Mevrouw Schwartz gaat op zoek
naar de oorspronkelijke eigenaar of eigenaren van het bedrijf dat haar
grootvader in handen kreeg, voor een prikje. De economie in Duitsland, ook Mannheim was na
WO I niet bepaald stabiel te noemen en toen de schok van de hyperinflatie eenmaal
voorbij was en verschillende verdragen de economie stabiliseerden, na 1925 kwam
er in 1929-1930 nog eens de Grote Depressie overheen walsen.
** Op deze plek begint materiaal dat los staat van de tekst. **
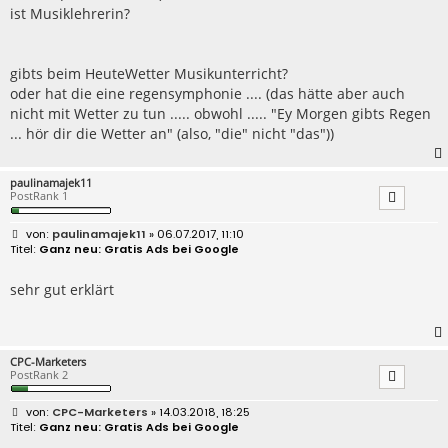
ist Musiklehrerin?
gibts beim HeuteWetter Musikunterricht?
oder hat die eine regensymphonie .... (das hätte aber auch
nicht mit Wetter zu tun ..... obwohl ..... "Ey Morgen gibts Regen
... hör dir die Wetter an" (also, "die" nicht "das"))
paulinamajek11
PostRank 1
B
paulinamajek11
» 06.07.2017, 11:10
e
Ganz neu: Gratis Ads bei Google
i
t
r
sehr gut erklärt
a
g
CPC-Marketers
PostRank 2
B
CPC-Marketers
» 14.03.2018, 18:25
e
Ganz neu: Gratis Ads bei Google
i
De familie van
Julius en Siegmund Löbmann had geinvesteerd in een handel in oliën, smeerolie
en zo en was redelijk succesvol door de crisis gekomen, de crisis van de vroege
jaren dertig, maar de nazificatie van de samenleving zorgde ervoor dat het
anders liep. De eigenaren Löbmann en hun gezinnen zouden op Julius na de oorlog
niet overleven, waarbij het opvalt hoe groot de invloed was van snel
veranderende omstandigheden, lees: de toenemende aversie in de VS en andere
landen, van 1938 nog Joden op te vangen. Er waren ook hulporganisaties maar die
konden nauwelijks op tegen de ellende en de mensonterende omstandigheden waarin
de gevangenen dienden te leven.
Opvallend ook hoezeer het
naspeuren van de lotgevallen van die ene familie Löbmann ons een inzicht in de
talrijke ramificaties van de Jodenpolitiek van Duitsland, de Nazi’s en van
andere landen. Het geval van de Saint-Louis die 900 joden overbracht naar Cuba
en terug moest keren naar de Europese wateren, blijft wel opvallend en moet ons
vandaag tot nadenken stemmen, want het lot van een persoon of familie kan op
zich een gebeurtenis zonder wereldschokkende betekenis lijken, het blijft om
mensenlevens gaan. Dat men hen, de Joodse burgers van Duitsland van Europa als
minderwaardig, zelfs onmensen kon gaan beschouwen, blijft een raadsel, dat wil
zeggen, we kennen de propaganda, zoals Géraldine Schwartz schrijft, maar toch,
wat dreef niet enkel figuren als Hitler, Himmler, Goebels, Himmler, Barbie tot
die intense wreedheid en waarom liepen zoveel mensen daarin mee, onwillig of
net zeer bewust, maar zonder verder risico’s te nemen? Mitläufer, daarover gaat
dit boek, over mensen die meeliepen met het Nazi-regime en bijdroegen aan het
bestel bleef werken, beter ging werken, ook wanneer de oorlog al verloren
bleek.
Men kan niet aan de vaststelling
voorbij dat hoe wreed de behandeling van de Joden in Europa ook was, na de
oorlog betrachtte men een vlotte overschakeling naar de normaliteit terug te
keren, al viel dat, gegeven de puinhoop die Duitsland was na de oorlog, nogal
moeilijk. Met de puinruimsters, de vrouwen, kinderen en ouderen die ingezet
werden om het puin te ruimen, zou het lang duren voor de janboel – past dit woord
wel? - opgeruimd was, maar dankzij het Marshallplan en de oprichting van de BRD
werd Duitsland algauw wel opnieuw een leefbare samenleving kon worden. In het
oosten van Duitsland, de DDR onder de kundige leiding van de SED zou het veel
moeilijker blijken de samenleving opnieuw op te bouwen en de puinen te ruimen.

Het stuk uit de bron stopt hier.